Work required: The entries are to be reproduced verbatim, with all pictures omitted.

Segment Start: Working data

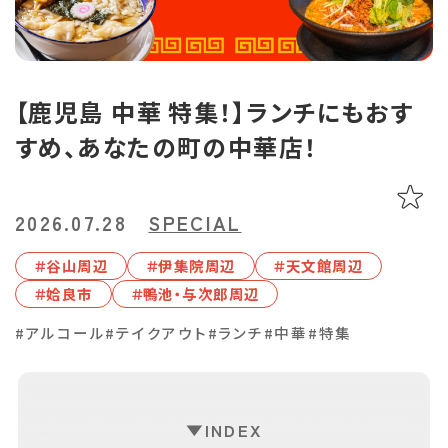
あちこち編集コラム
お気に入り
LINEともだち登録
【鹿児島 中華 特集！】ランチにもおす
おすすめタグ
すめ、あなたの町の中華店！
＃2024オープン
＃お土産
＃かき氷
＃アルコール
＃イベントレポート
＃エスニック料理
＃カフェ
＃カレー
＃コーヒー
2026.07.28
SPECIAL
＃スイーツ
＃テイクアウト
＃パスタ
＃パン
＃ホテル・旅館
＃⾕⼭周辺
＃伊集院周辺
＃天⽂館周辺
＃モーニング
＃ランチ
＃写真映え
＃温泉
＃甘酢
＃磁器
＃姶良市
＃鴨池・与次郎周辺
＃花見スポット
＃陶器
＃鹿児島の魚
＃鹿児島県産和牛・黒豚・地鶏
#アルコール
#テイクアウト
#ランチ
#中華
#特集
マップから記事を探す
INDEX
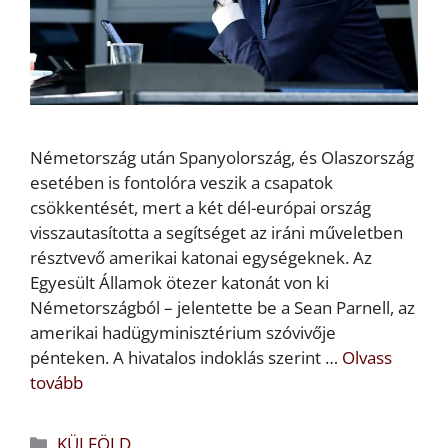
Németország után Spanyolország, és Olaszország
esetében is fontolóra veszik a csapatok
csökkentését, mert a két dél-európai ország
visszautasította a segítséget az iráni műveletben
résztvevő amerikai katonai egységeknek. Az
Egyesült Államok ötezer katonát von ki
Németországból – jelentette be a Sean Parnell, az
amerikai hadügyminisztérium szóvivője
pénteken. A hivatalos indoklás szerint …
Olvass
tovább
Kategória
KÜLFÖLD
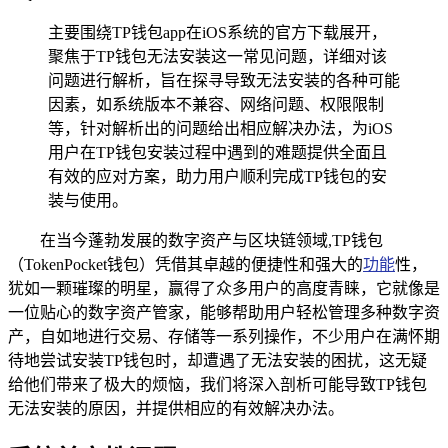
主要围绕TP钱包app在iOS系统的官方下载展开，
聚焦于TP钱包无法安装这一常见问题，详细对该
问题进行解析，旨在探寻导致无法安装的各种可能
因素，如系统版本不兼容、网络问题、权限限制
等，针对解析出的问题给出相应解决办法，为iOS
用户在TP钱包安装过程中遇到的难题提供全面且
有效的应对方案，助力用户顺利完成TP钱包的安
装与使用。
在当今蓬勃发展的数字资产与区块链领域,TP钱包
（TokenPocket钱包）凭借其卓越的便捷性和强大的
功能
性，
犹如一颗璀璨的明星，赢得了众多用户的高度青睐，它就像是
一位贴心的数字资产管家，能够帮助用户轻松管理多种数字资
产，自如地进行交易、存储等一系列操作，不少用户在满怀期
待地尝试安装TP钱包时，却遭遇了无法安装的困扰，这无疑
给他们带来了极大的烦恼，我们将深入剖析可能导致TP钱包
无法安装的原因，并提供相应的有效解决办法。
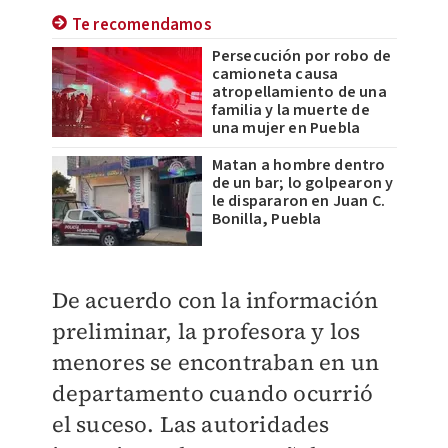
Te recomendamos
Persecución por robo de
camioneta causa
atropellamiento de una
familia y la muerte de
una mujer en Puebla
Matan a hombre dentro
de un bar; lo golpearon y
le dispararon en Juan C.
Bonilla, Puebla
De acuerdo con la información
preliminar, la profesora y los
menores se encontraban en un
departamento cuando ocurrió
el suceso. Las autoridades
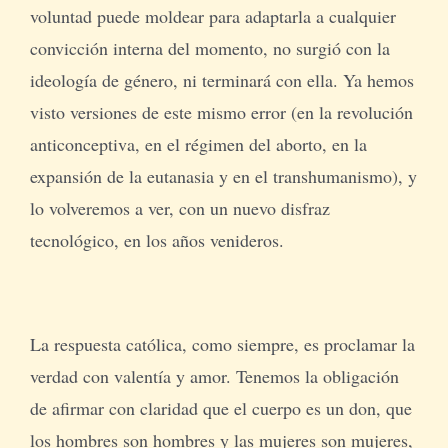
voluntad puede moldear para adaptarla a cualquier
convicción interna del momento, no surgió con la
ideología de género, ni terminará con ella. Ya hemos
visto versiones de este mismo error (en la revolución
anticonceptiva, en el régimen del aborto, en la
expansión de la eutanasia y en el transhumanismo), y
lo volveremos a ver, con un nuevo disfraz
tecnológico, en los años venideros.
La respuesta católica, como siempre, es proclamar la
verdad con valentía y amor. Tenemos la obligación
de afirmar con claridad que el cuerpo es un don, que
los hombres son hombres y las mujeres son mujeres,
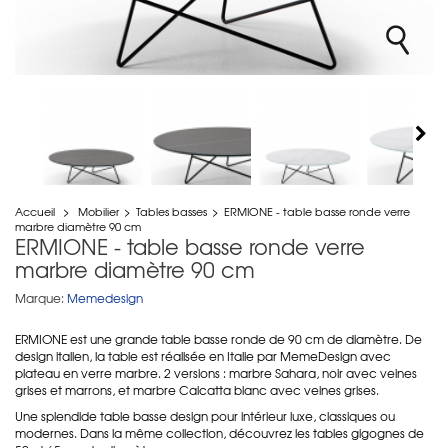
Accueil
>
Mobilier
>
Tables basses
>
ERMIONE - table basse ronde verre
marbre diamètre 90 cm
ERMIONE - table basse ronde verre
marbre diamètre 90 cm
Marque:
Memedesign
ERMIONE est une grande table basse ronde de 90 cm de diamètre. De
design italien, la table est réalisée en Italie par MemeDesign avec
plateau en verre marbre. 2 versions : marbre Sahara, noir avec veines
grises et marrons, et marbre Calcatta blanc avec veines grises.
Une splendide table basse design pour intérieur luxe, classiques ou
modernes. Dans la même collection, découvrez les tables gigognes de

Segment End: Working data

Written answer:
あちこち編集コラム
お気に入り
LINEともだち登録
【鹿児島 中華 特集！】ランチにもおす
おすすめタグ
すめ、あなたの町の中華店！
＃2024オープン
＃お土産
＃かき氷
＃アルコール
＃イベントレポート
＃エスニック料理
＃カフェ
＃カレー
＃コーヒー
2026.07.28
SPECIAL
＃スイーツ
＃テイクアウト
＃パスタ
＃パン
＃ホテル・旅館
＃⾕⼭周辺
＃伊集院周辺
＃天⽂館周辺
＃モーニング
＃ランチ
＃写真映え
＃温泉
＃甘酢
＃磁器
＃姶良市
＃鴨池・与次郎周辺
＃花見スポット
＃陶器
＃鹿児島の魚
＃鹿児島県産和牛・黒豚・地鶏
#アルコール
#テイクアウト
#ランチ
#中華
#特集
マップから記事を探す
INDEX
Németország után Spanyolország, és Olaszország
esetében is fontolóra veszik a csapatok
csökkentését, mert a két dél-európai ország
visszautasította a segítséget az iráni műveletben
résztvevő amerikai katonai egységeknek. Az
Egyesült Államok ötezer katonát von ki
Németországból – jelentette be a Sean Parnell, az
amerikai hadügyminisztérium szóvivője
pénteken. A hivatalos indoklás szerint …
Olvass
tovább
Kategória
KÜLFÖLD
主要围绕TP钱包app在iOS系统的官方下载展开，
聚焦于TP钱包无法安装这一常见问题，详细对该
问题进行解析，旨在探寻导致无法安装的各种可能
因素，如系统版本不兼容、网络问题、权限限制
等，针对解析出的问题给出相应解决办法，为iOS
用户在TP钱包安装过程中遇到的难题提供全面且
有效的应对方案，助力用户顺利完成TP钱包的安
装与使用。
在当今蓬勃发展的数字资产与区块链领域,TP钱包
（TokenPocket钱包）凭借其卓越的便捷性和强大的
功能
性，
犹如一颗璀璨的明星，赢得了众多用户的高度青睐，它就像是
一位贴心的数字资产管家，能够帮助用户轻松管理多种数字资
产，自如地进行交易、存储等一系列操作，不少用户在满怀期
待地尝试安装TP钱包时，却遭遇了无法安装的困扰，这无疑
给他们带来了极大的烦恼，我们将深入剖析可能导致TP钱包
无法安装的原因，并提供相应的有效解决办法。
Te recomendamos
Persecución por robo de
camioneta causa
atropellamiento de una
familia y la muerte de
una mujer en Puebla
Matan a hombre dentro
de un bar; lo golpearon y
le dispararon en Juan C.
Bonilla, Puebla
De acuerdo con la información
preliminar, la profesora y los
menores se encontraban en un
departamento cuando ocurrió
el suceso. Las autoridades
voluntad puede moldear para adaptarla a cualquier
convicción interna del momento, no surgió con la
ideología de género, ni terminará con ella. Ya hemos
visto versiones de este mismo error (en la revolución
anticonceptiva, en el régimen del aborto, en la
expansión de la eutanasia y en el transhumanismo), y
lo volveremos a ver, con un nuevo disfraz
tecnológico, en los años venideros.
La respuesta católica, como siempre, es proclamar la
verdad con valentía y amor. Tenemos la obligación
de afirmar con claridad que el cuerpo es un don, que
los hombres son hombres y las mujeres son mujeres,
Accueil
>
Mobilier
>
Tables basses
>
ERMIONE - table basse ronde verre
marbre diamètre 90 cm
ERMIONE - table basse ronde verre
marbre diamètre 90 cm
Marque:
Memedesign
ERMIONE est une grande table basse ronde de 90 cm de diamètre. De
design italien, la table est réalisée en Italie par MemeDesign avec
plateau en verre marbre. 2 versions : marbre Sahara, noir avec veines
grises et marrons, et marbre Calcatta blanc avec veines grises.
Une splendide table basse design pour intérieur luxe, classiques ou
modernes. Dans la même collection, découvrez les tables gigognes de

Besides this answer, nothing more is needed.